When the NBA Draft lottery was held in New York City May 20, the Sixers were on the clock.
Coming into the night, the team had about a 20 percent chance of obtaining the No. 1 overall pick. Only the Milwaukee Bucks had a better shot at 25 percent. The feeling was that anything less than the second pick would have made the tanking effort an abject failure.
As the deputy commissioner was displaying the teams, Sixers fans around Philadelphia hoped that picks No. 4 through 14, the first set that ESPN was announcing, didn’t turn up the team logo. They lucked out, and the only Sixers pick that showed up in that range came from the pick acquired in last year’s Jrue Holliday trade with the Pelicans at No. 10.
But there was something unsettling going on.

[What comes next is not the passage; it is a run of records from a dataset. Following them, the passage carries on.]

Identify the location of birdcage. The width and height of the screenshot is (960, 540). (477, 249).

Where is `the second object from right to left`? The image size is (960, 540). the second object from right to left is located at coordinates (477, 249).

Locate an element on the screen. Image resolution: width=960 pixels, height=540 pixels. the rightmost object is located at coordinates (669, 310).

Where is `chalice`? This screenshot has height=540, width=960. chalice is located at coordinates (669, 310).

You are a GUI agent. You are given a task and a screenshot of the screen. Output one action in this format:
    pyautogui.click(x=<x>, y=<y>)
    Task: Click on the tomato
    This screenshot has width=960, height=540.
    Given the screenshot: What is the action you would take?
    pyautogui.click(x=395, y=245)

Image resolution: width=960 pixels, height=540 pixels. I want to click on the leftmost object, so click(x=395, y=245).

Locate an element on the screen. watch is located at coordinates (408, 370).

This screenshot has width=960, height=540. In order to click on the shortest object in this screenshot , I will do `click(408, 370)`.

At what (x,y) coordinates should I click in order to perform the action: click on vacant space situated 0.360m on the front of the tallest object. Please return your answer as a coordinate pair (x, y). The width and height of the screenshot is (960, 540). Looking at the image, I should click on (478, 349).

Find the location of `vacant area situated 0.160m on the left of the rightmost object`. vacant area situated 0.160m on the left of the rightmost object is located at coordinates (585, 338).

It’s almost natural for Philadelphia to be pessimistic about its sports teams and in this case that pessimism came via Cleveland falling into the top three. After ESPN came back from the break, fans anxiously awaited the top three. Unfortunately, the pessimism was warranted —fans’ worst fears were confirmed when the Sixers were stuck with the No. 3 pick. And then the confusion was confirmed when the Cleveland Cavaliers were granted the No. 1 pick for the third time in the past four years.
The bright side for fans is that the Sixers are guaranteed a shot at Duke’s Jabari Parker, Kansas’ Andrew Wiggins or Kansas’ Joel Embiid with their pick, depending on who the Milwaukee Bucks and Cavaliers select.

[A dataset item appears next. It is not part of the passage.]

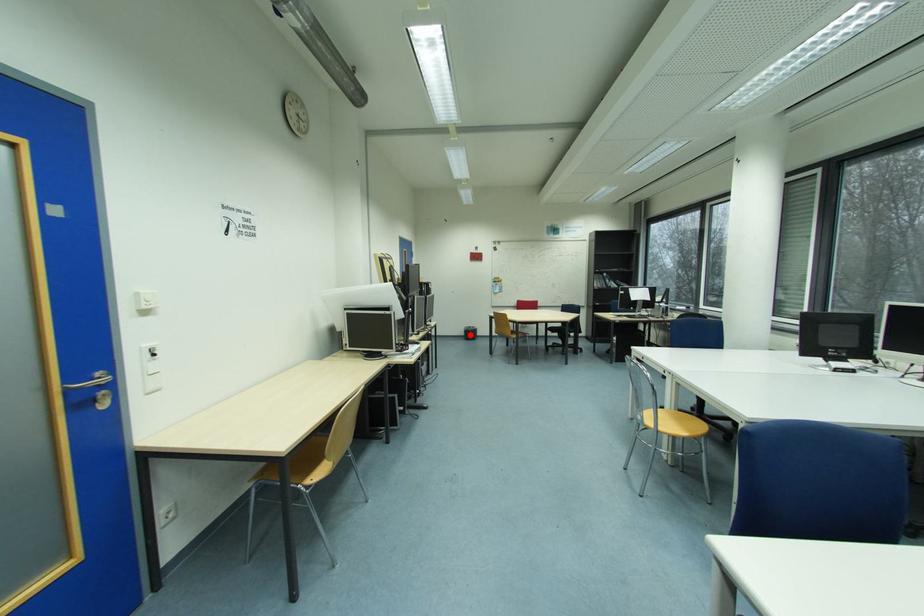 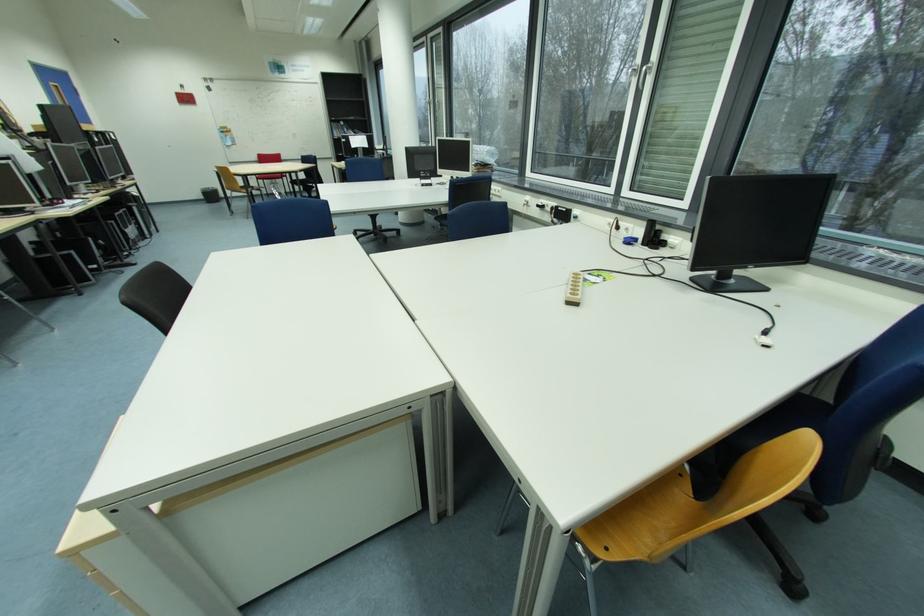 Find the pixel in the second image that matches the highlighted location in the first image.

(209, 198) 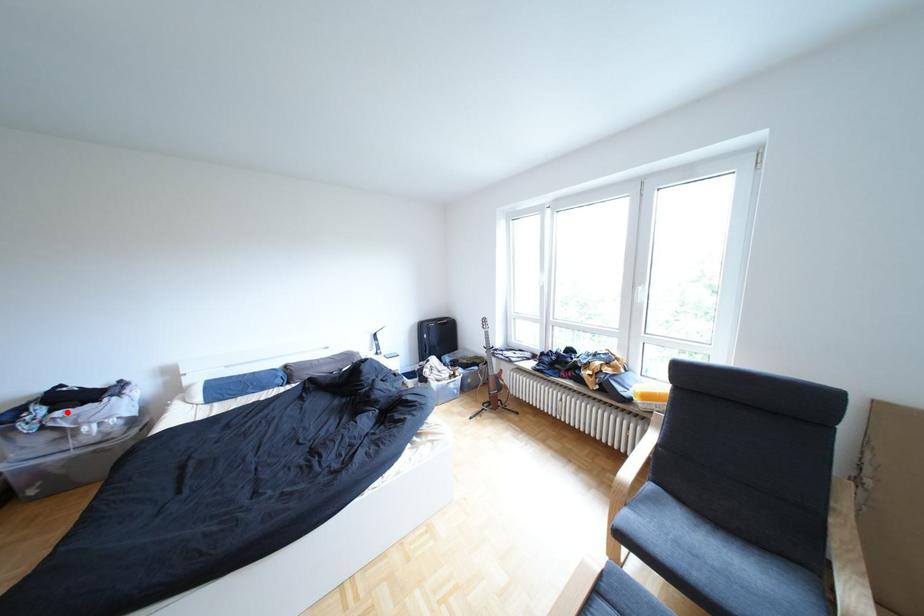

The downside is that they can’t control their own destiny now. They could try and bait Cleveland into trading their pick for the Sixers’two top-10 picks, but this draft is very deep, and one can argue that picking two solid players at No. 3 and No. 10 will help the Sixers more than picking Wiggins at No. 1. The two they could pick will likely start and be paired up with rookie of the year Michael Carter-Williams and Nerlens Noel, who is coming back from a torn ACL, to form a super-young, super-talented starting five.

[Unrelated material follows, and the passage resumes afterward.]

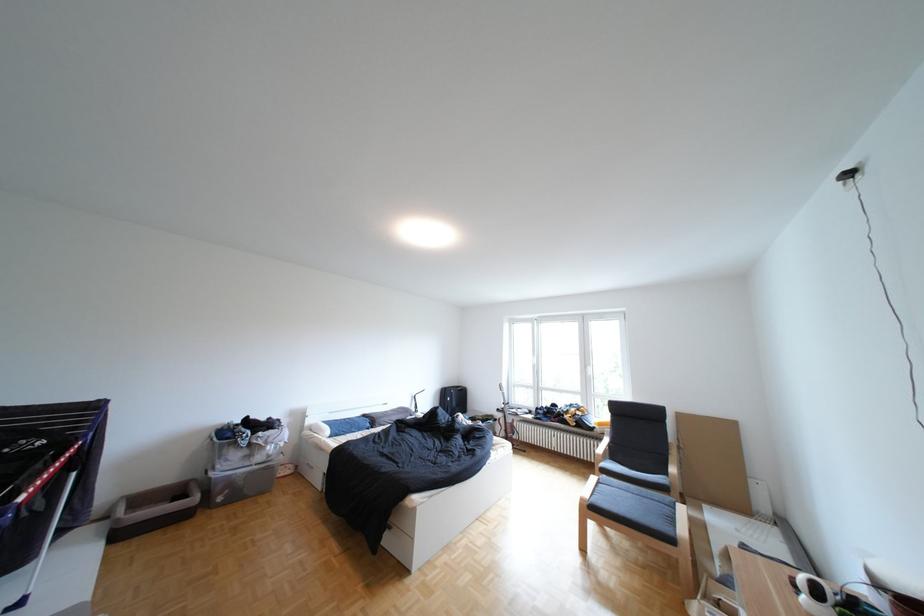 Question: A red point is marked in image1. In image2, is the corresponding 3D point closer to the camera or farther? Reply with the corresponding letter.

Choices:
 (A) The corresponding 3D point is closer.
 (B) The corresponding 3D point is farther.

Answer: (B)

Whoever the team selects, the player will have tons of pressure to deliver because of the awful season the fans endured for this pick.
In terms of the league-wide scope of the lottery, the Sixers getting the No. 3 pick is the second biggest outrage in this writer’s opinion.
The biggest outrage is the Cavaliers winning the first pick. It would be the equivalent of the Buffalo Bills getting the No. 1 pick in the NFL Draft. The Cavaliers are one of the most dysfunctional franchises in the NBA as it currently stands.
In the past four years, since LeBron James’ departure, they have cycled through two head coaches, two No. 1 overall picks in Kyrie Irving and Anthony Bennett, and 215 losses. For comparison’s sake, the San Antonio Spurs have lost just 210 games total since the 2005-2006 season.
And, despite their best efforts to prove incompetency beyond a shadow of a doubt, they are rewarded with the first pick in the draft.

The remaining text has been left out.